The Dominion of Annagar in the South of the human world, is a gender-defined culture, which differentiates the roles of women and men. The Lords and official authorities are male, and the Lords have harems with primary wiives. The primary wives exert considerable influence, much more than casually obvious, and marriage involved clan/tribal arrangements and affiliations. There appears to be significant influence of Asian, particularly East Asian, culture regarding swords and social order. On the other hand, there’s a culture of the “Voyani,” the survivors of ancient long-gone Cities of Man, traveling and in motion in the South ever since, and in that culture, the absolute rule of each Voyani clan, is the Matriarch.

In the North is the Essaylien Empire, presided over by the two god-born “Twin Kings,” whose successors by law are their sons–but by blood are their half-brothers, engendered by their divine fathers on the Twin Kings’ wives. The Empire is not polygynous, it tends to monogamy, if the citizen is married. Other than the Twin Kings, however, civil authority and position don’t depend on gender, or, for that matter, parentage.

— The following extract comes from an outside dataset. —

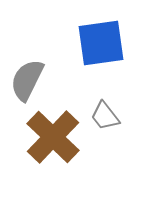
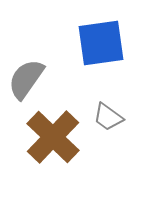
gray semicircle: moved 1 px left, 1 px up; rotated 9 degrees clockwise
gray trapezoid: moved 3 px right, 1 px down; rotated 16 degrees counterclockwise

Accession to membershing in one of the Ten Houses which occupy the rung just belong the Kings in ruling the society, is by appointment of the Lord of the House. Ascension to the being a Lord of one of the Ten Houses, is either by succeeding the previous Lord as having been designated Heir and being accepted by the House Council (members appointed by the (previous) Lord, or by being the victor in an internal house war, with the Twin Kings staying out of the succession war so long as the bloodshed remains internal to the House.

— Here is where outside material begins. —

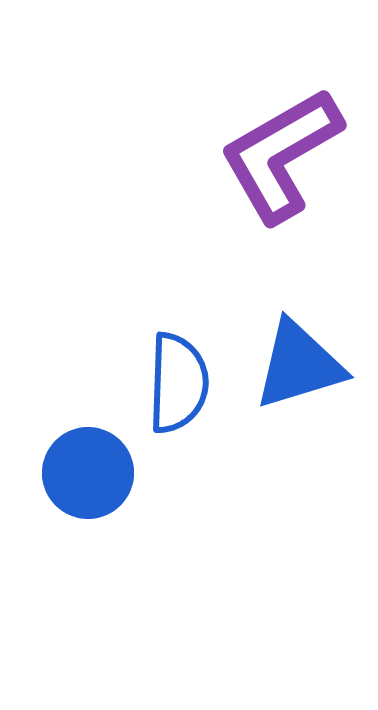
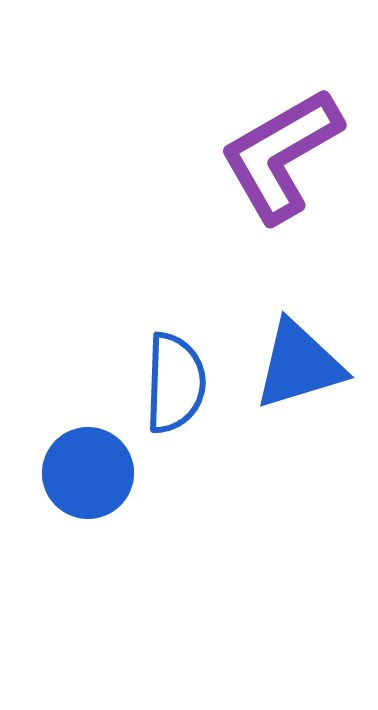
blue semicircle: moved 3 px left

In the internal timeline of the main sequence and timeframe of books (there’s a character who to the perspective of others, is time traveler) House Kalakar and House Terafin both have women as their Lords. The Kalakar is also one of the three generals who lead the Empire’s armies. The Empire has Houses which are more minor, and which inheritance is by blood/lineage–but in them, too, ability rather than gender determines who become the head of the House.

The head of the Mage Guild is female, and the head of the bards is female.

The land of the Breodani, where the first two books published in the universe, the Hunter’s Oath and Hunter’s Death duology, start out, roles -are- gender-definied, the Lords of the land are the Hunt Lords, each of whom’s pair with a Hunt Brother-and their religion, involves human death in the annual Sacred Hunt as the price for fertility and survival.

Overall there’s magic in the universe, mages talented with powers, some bards talented with power, Healers had powers, Makers have magic imbued which goes into the works they create, and priests have powers–particularly ones who are offspring of gods. Mages who dabble in forbidden lore, such as demonology and summon creatures and demons from the hells, are a continuing problem….

Again, there seem to be a lot of different influences at work, ideas and myth and values of different cultures, including ones further to the north of the Essaylien Empire.

Thanks for the recommendations, Paula. They sound interesting. It’s good to get recommendations like this.

I’ll check them out. (I looked up the Michelle Sagara, and saw ‘policeman’, now I’m looking for what I hope is a fantasy police procedural. 🙂 I might be wrong, but we both love mysteries here.)